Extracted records
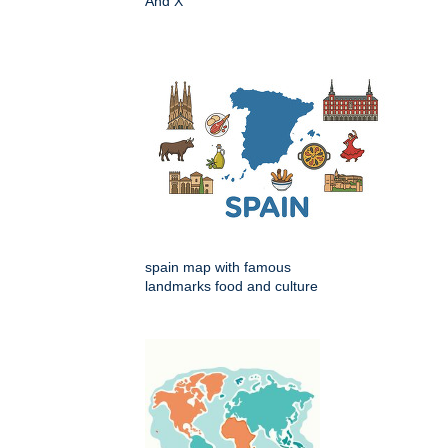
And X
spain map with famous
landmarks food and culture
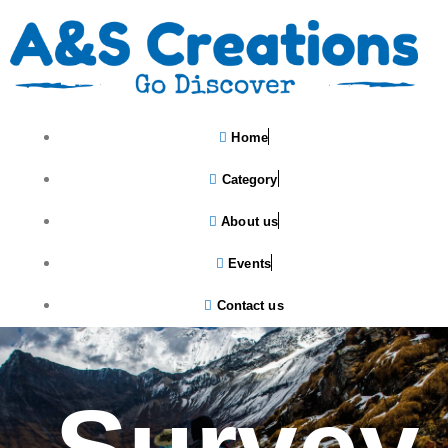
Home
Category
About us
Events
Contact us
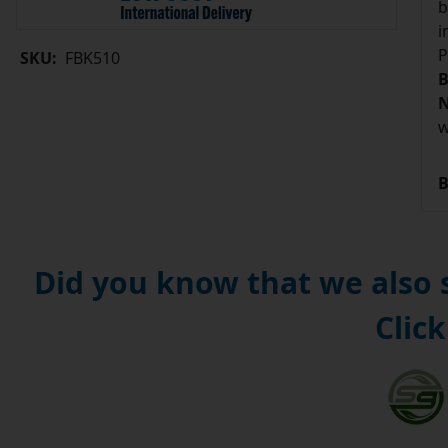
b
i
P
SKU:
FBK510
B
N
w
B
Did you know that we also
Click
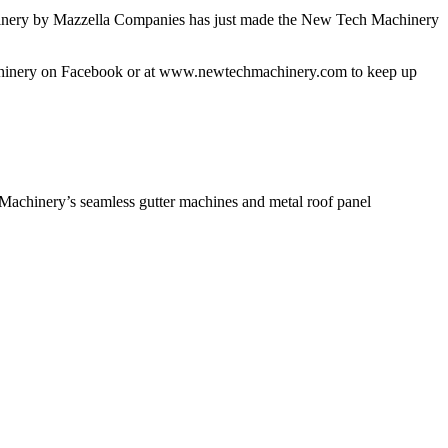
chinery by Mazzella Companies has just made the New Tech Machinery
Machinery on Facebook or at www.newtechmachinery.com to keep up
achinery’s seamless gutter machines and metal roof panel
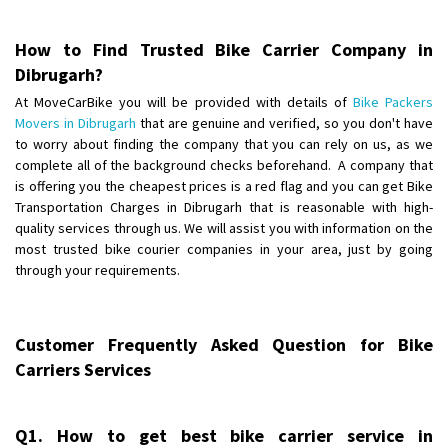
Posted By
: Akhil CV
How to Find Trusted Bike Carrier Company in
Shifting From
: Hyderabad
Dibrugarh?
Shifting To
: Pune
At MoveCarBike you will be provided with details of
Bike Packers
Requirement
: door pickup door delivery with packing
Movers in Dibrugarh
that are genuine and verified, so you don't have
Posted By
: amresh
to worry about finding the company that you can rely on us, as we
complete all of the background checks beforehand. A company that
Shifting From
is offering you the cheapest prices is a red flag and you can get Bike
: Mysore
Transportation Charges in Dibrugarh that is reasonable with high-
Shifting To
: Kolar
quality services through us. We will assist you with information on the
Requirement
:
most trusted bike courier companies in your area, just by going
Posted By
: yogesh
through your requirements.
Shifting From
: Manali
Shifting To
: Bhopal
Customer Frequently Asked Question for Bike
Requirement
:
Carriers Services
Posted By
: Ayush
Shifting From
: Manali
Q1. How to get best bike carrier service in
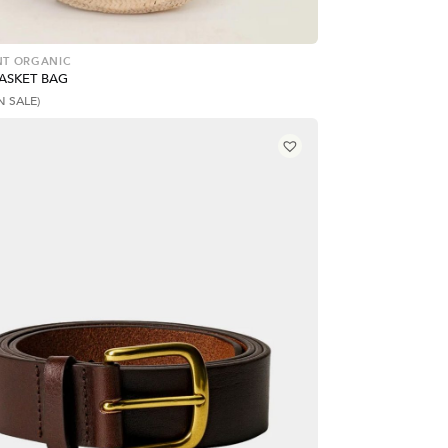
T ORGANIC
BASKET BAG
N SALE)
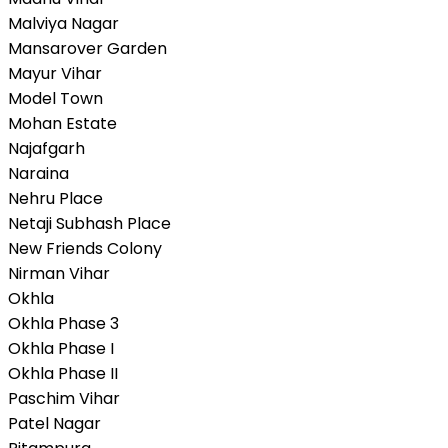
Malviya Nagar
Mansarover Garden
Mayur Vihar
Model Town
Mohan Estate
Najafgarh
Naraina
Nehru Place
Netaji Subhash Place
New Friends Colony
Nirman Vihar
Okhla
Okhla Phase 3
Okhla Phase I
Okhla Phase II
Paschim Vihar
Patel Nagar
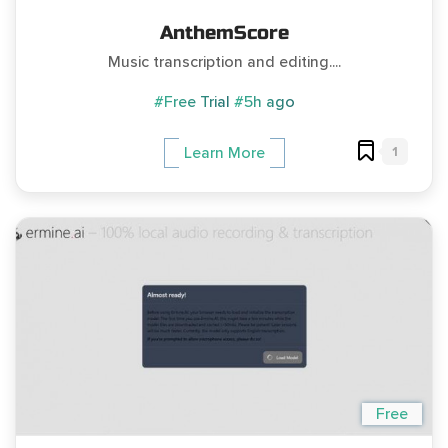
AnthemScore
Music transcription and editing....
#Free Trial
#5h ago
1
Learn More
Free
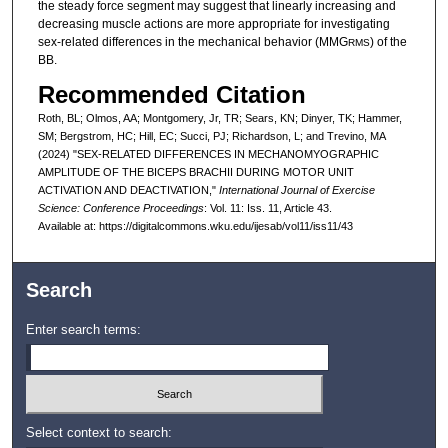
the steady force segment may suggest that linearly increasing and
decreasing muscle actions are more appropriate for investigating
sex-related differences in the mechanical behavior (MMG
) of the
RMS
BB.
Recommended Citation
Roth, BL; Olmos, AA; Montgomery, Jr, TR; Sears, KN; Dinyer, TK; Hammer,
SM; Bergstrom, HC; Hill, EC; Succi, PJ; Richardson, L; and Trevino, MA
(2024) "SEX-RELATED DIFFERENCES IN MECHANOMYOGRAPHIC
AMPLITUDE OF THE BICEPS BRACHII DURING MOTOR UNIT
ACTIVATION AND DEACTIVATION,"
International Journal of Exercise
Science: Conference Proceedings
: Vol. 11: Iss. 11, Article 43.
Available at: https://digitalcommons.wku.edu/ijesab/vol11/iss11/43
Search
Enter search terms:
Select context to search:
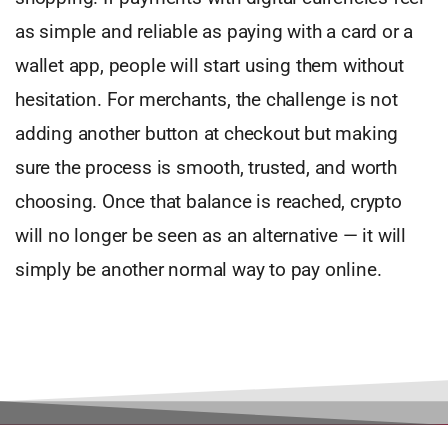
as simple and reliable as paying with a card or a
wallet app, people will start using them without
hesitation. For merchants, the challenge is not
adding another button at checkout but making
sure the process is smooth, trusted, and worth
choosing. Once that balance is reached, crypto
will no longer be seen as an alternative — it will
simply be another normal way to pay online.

=== ACTIVITY ===
Please output the lines above beginning at the line with "Okhla Phase 3" and ending after the line with "DIFFERENCES IN MECHANOMYOGRAPHIC", precisely as written and with no pictures.

=== YOUR SOLUTION ===
Okhla Phase 3
Okhla Phase I
Okhla Phase II
Paschim Vihar
Patel Nagar
AnthemScore
Music transcription and editing....
#Free Trial
#5h ago
1
Learn More
Free
the steady force segment may suggest that linearly increasing and
decreasing muscle actions are more appropriate for investigating
sex-related differences in the mechanical behavior (MMG
) of the
RMS
BB.
Recommended Citation
Roth, BL; Olmos, AA; Montgomery, Jr, TR; Sears, KN; Dinyer, TK; Hammer,
SM; Bergstrom, HC; Hill, EC; Succi, PJ; Richardson, L; and Trevino, MA
(2024) "SEX-RELATED DIFFERENCES IN MECHANOMYOGRAPHIC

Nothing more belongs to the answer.